Provided records

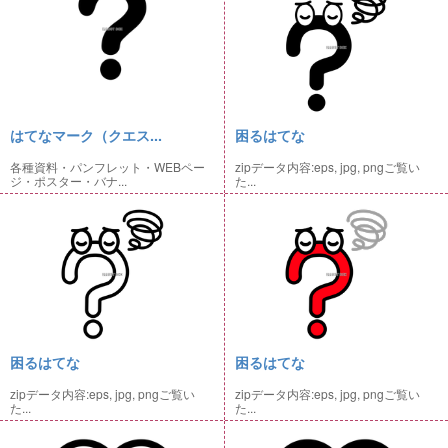
はてなマーク（クエス...
困るはてな
各種資料・パンフレット・WEBペー
zipデータ内容:eps, jpg, pngご覧い
ジ・ポスター・バナ...
た...
困るはてな
困るはてな
zipデータ内容:eps, jpg, pngご覧い
zipデータ内容:eps, jpg, pngご覧い
た...
た...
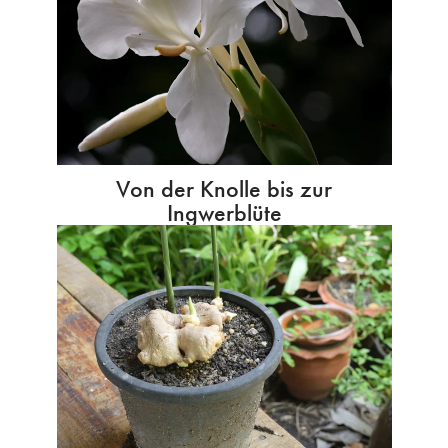
Von der Knolle bis zur
Ingwerblüte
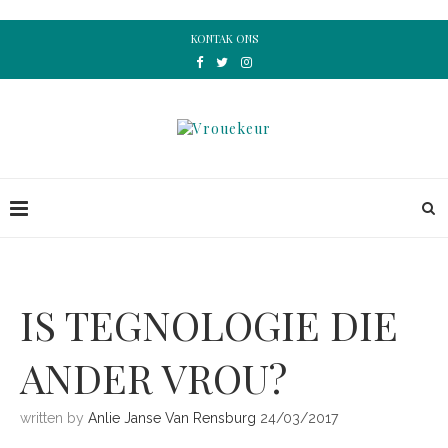
KONTAK ONS
IS TEGNOLOGIE DIE
ANDER VROU?
written by
Anlie Janse Van Rensburg
24/03/2017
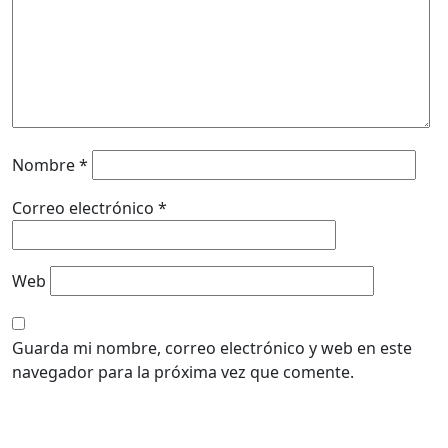
Nombre
*
Correo electrónico
*
Web
Guarda mi nombre, correo electrónico y web en este
navegador para la próxima vez que comente.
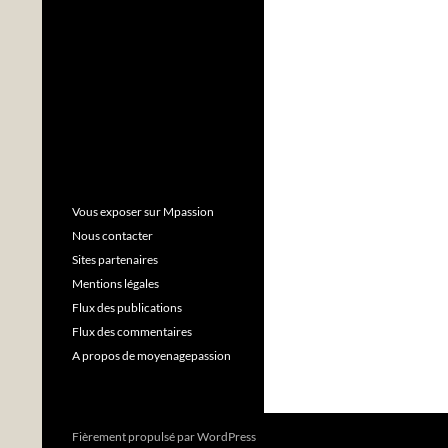
Vous exposer sur Mpassion
Nous contacter
Sites partenaires
Mentions légales
Flux des publications
Flux des commentaires
A propos de moyenagepassion
Fièrement propulsé par WordPress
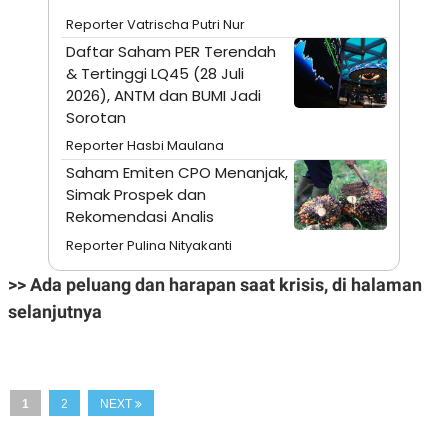
N
S
Reporter Vatrischa Putri Nur
E
E
Daftar Saham PER Terendah
W
R
S
E
& Tertinggi LQ45 (28 Juli
S
M
2026), ANTM dan BUMI Jadi
E
O
T
N
Sorotan
U
I
Reporter Hasbi Maulana
P
A
Saham Emiten CPO Menanjak,
A
K
D
I
Simak Prospek dan
V
L
Rekomendasi Analis
A
S
Reporter Pulina Nityakanti
K
O
>> Ada peluang dan harapan saat krisis, di halaman
R
P
selanjutnya
O
R
A
S
I
1
2
NEXT
K
N
I
A
L
T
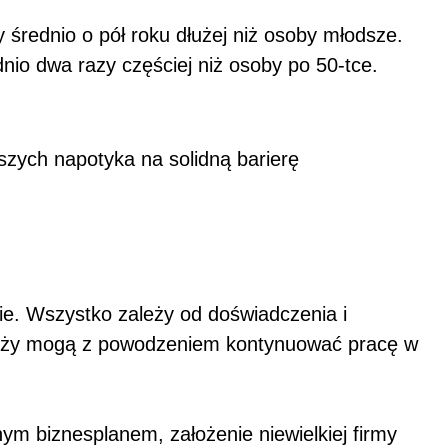
średnio o pół roku dłużej niż osoby młodsze.
nio dwa razy częściej niż osoby po 50-tce.
rszych napotyka na solidną barierę
ie. Wszystko zależy od doświadczenia i
anży mogą z powodzeniem kontynuować pracę w
m biznesplanem, założenie niewielkiej firmy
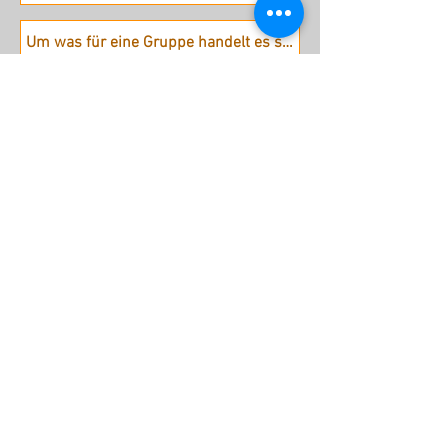
Absenden
stattreisen Karlsruhe e.V.
Hübschstraße 19
76135 Karlsruhe
Tel: 0721 - 161 36 85 (Mo - Do
9.30 - 12 Uhr)
Fax: 0721 - 161 36 84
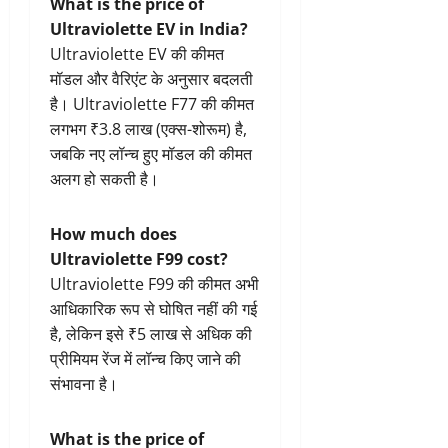
What is the price of
Ultraviolette EV in India?
Ultraviolette EV की कीमत
मॉडल और वैरिएंट के अनुसार बदलती
है। Ultraviolette F77 की कीमत
लगभग ₹3.8 लाख (एक्स-शोरूम) है,
जबकि नए लॉन्च हुए मॉडल की कीमत
अलग हो सकती है।
How much does
Ultraviolette F99 cost?
Ultraviolette F99 की कीमत अभी
आधिकारिक रूप से घोषित नहीं की गई
है, लेकिन इसे ₹5 लाख से अधिक की
प्रीमियम रेंज में लॉन्च किए जाने की
संभावना है।
What is the price of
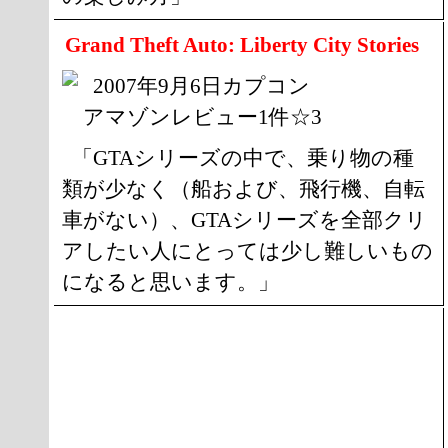
Grand Theft Auto: Liberty City Stories
2007年9月6日カプコン
アマゾンレビュー1件☆3
「GTAシリーズの中で、乗り物の種
類が少なく（船および、飛行機、自転
車がない）、GTAシリーズを全部クリ
アしたい人にとっては少し難しいもの
になると思います。」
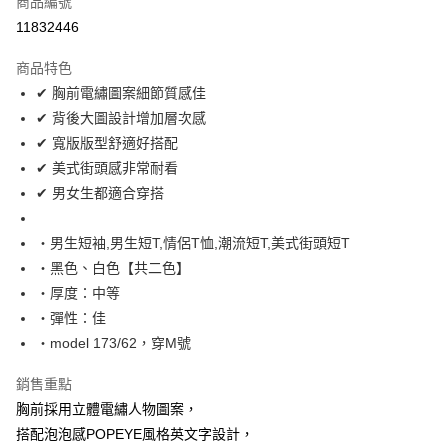
商品編號
超商取貨付款
11832446
LINE Pay
商品特色
Apple Pay
✔ 胸前電繡圖案細節質感佳
✔ 背後大圖設計增加層次感
街口支付
✔ 寬版版型舒適好搭配
悠遊付
✔ 美式街頭感非常耐看
✔ 男女生都適合穿搭
Google Pay
AFTEE先享後付
‧男生短袖,男生短T,情侶T恤,潮流短T,美式街頭短T
相關說明
‧黑色、白色【共二色】
【關於「AFTEE先享後付」】
‧厚度：中等
ATM付款
AFTEE先享後付是「在收到商品之後才付款」的支付方式。 讓您購物簡單
‧彈性：佳
便利好安心！
１．簡單：不需註冊會員、不需綁卡、不需儲值。
‧model 173/62，穿M號
運送方式
２．便利：只要手機號碼，簡訊認證，即可結帳。
３．安心：先確認商品／服務後，再付款。
全家付款取貨
銷售重點
每筆NT$80，滿NT$1,800(含以上)免運費
胸前採用立體電繡人物圖案，
【「AFTEE先享後付」結帳流程】
１．於結帳方式選擇「AFTEE先享後付」後，將跳轉至「AFTEE先享後付」
搭配泡泡感POPEYE風格英文字設計，
先付款後全家取貨
結帳頁面，進行簡訊認證並確認金額後，即可完成結帳。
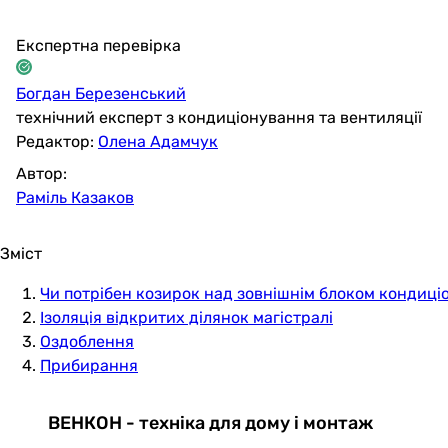
Експертна перевірка
Богдан Березенський
технічний експерт з кондиціонування та вентиляції
Редактор:
Олена Адамчук
Автор:
Раміль Казаков
Зміст
Чи потрібен козирок над зовнішнім блоком кондиці
Ізоляція відкритих ділянок магістралі
Оздоблення
Прибирання
ВЕНКОН - техніка для дому і монтаж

Exercise requirements
With the pictures excluded, restate the material exactly as it stands.

Task output
はてなマーク（クエス...
困るはてな
各種資料・パンフレット・WEBペー
zipデータ内容:eps, jpg, pngご覧い
ジ・ポスター・バナ...
た...
困るはてな
困るはてな
zipデータ内容:eps, jpg, pngご覧い
zipデータ内容:eps, jpg, pngご覧い
た...
た...
Von der Knolle bis zur
Ingwerblüte
KONTAK ONS
IS TEGNOLOGIE DIE
ANDER VROU?
written by
Anlie Janse Van Rensburg
24/03/2017
Nombre
*
Correo electrónico
*
Web
Guarda mi nombre, correo electrónico y web en este
navegador para la próxima vez que comente.
Vous exposer sur Mpassion
Nous contacter
Sites partenaires
Mentions légales
Flux des publications
Flux des commentaires
A propos de moyenagepassion
Fièrement propulsé par WordPress
N
S
Reporter Vatrischa Putri Nur
E
E
Daftar Saham PER Terendah
W
R
S
E
& Tertinggi LQ45 (28 Juli
S
M
2026), ANTM dan BUMI Jadi
E
O
T
N
Sorotan
U
I
Reporter Hasbi Maulana
P
A
Saham Emiten CPO Menanjak,
A
K
D
I
Simak Prospek dan
V
L
Rekomendasi Analis
A
S
Reporter Pulina Nityakanti
K
O
>> Ada peluang dan harapan saat krisis, di halaman
R
P
selanjutnya
O
R
A
S
I
1
2
NEXT
K
N
I
A
L
T
średnio o pół roku dłużej niż osoby młodsze.
nio dwa razy częściej niż osoby po 50-tce.
rszych napotyka na solidną barierę
ie. Wszystko zależy od doświadczenia i
anży mogą z powodzeniem kontynuować pracę w
m biznesplanem, założenie niewielkiej firmy
Absenden
stattreisen Karlsruhe e.V.
Hübschstraße 19
76135 Karlsruhe
Tel: 0721 - 161 36 85 (Mo - Do
9.30 - 12 Uhr)
Fax: 0721 - 161 36 84
What is the price of
Ultraviolette EV in India?
Ultraviolette EV की कीमत
मॉडल और वैरिएंट के अनुसार बदलती
है। Ultraviolette F77 की कीमत
लगभग ₹3.8 लाख (एक्स-शोरूम) है,
जबकि नए लॉन्च हुए मॉडल की कीमत
अलग हो सकती है।
How much does
Ultraviolette F99 cost?
Ultraviolette F99 की कीमत अभी
आधिकारिक रूप से घोषित नहीं की गई
है, लेकिन इसे ₹5 लाख से अधिक की
प्रीमियम रेंज में लॉन्च किए जाने की
संभावना है।
What is the price of
Grand Theft Auto: Liberty City Stories
2007年9月6日カプコン
アマゾンレビュー1件☆3
「GTAシリーズの中で、乗り物の種
類が少なく（船および、飛行機、自転
車がない）、GTAシリーズを全部クリ
アしたい人にとっては少し難しいもの
になると思います。」
商品編號
超商取貨付款
11832446
LINE Pay
商品特色
Apple Pay
✔ 胸前電繡圖案細節質感佳
✔ 背後大圖設計增加層次感
街口支付
✔ 寬版版型舒適好搭配
悠遊付
✔ 美式街頭感非常耐看
✔ 男女生都適合穿搭
Google Pay
AFTEE先享後付
‧男生短袖,男生短T,情侶T恤,潮流短T,美式街頭短T
相關說明
‧黑色、白色【共二色】
【關於「AFTEE先享後付」】
‧厚度：中等
ATM付款
AFTEE先享後付是「在收到商品之後才付款」的支付方式。 讓您購物簡單
‧彈性：佳
便利好安心！
１．簡單：不需註冊會員、不需綁卡、不需儲值。
‧model 173/62，穿M號
運送方式
２．便利：只要手機號碼，簡訊認證，即可結帳。
３．安心：先確認商品／服務後，再付款。
全家付款取貨
銷售重點
每筆NT$80，滿NT$1,800(含以上)免運費
胸前採用立體電繡人物圖案，
【「AFTEE先享後付」結帳流程】
１．於結帳方式選擇「AFTEE先享後付」後，將跳轉至「AFTEE先享後付」
搭配泡泡感POPEYE風格英文字設計，
先付款後全家取貨
結帳頁面，進行簡訊認證並確認金額後，即可完成結帳。
Експертна перевірка
Богдан Березенський
технічний експерт з кондиціонування та вентиляції
Редактор:
Олена Адамчук
Автор:
Раміль Казаков
Зміст
Чи потрібен козирок над зовнішнім блоком кондиці
Ізоляція відкритих ділянок магістралі
Оздоблення
Прибирання
ВЕНКОН - техніка для дому і монтаж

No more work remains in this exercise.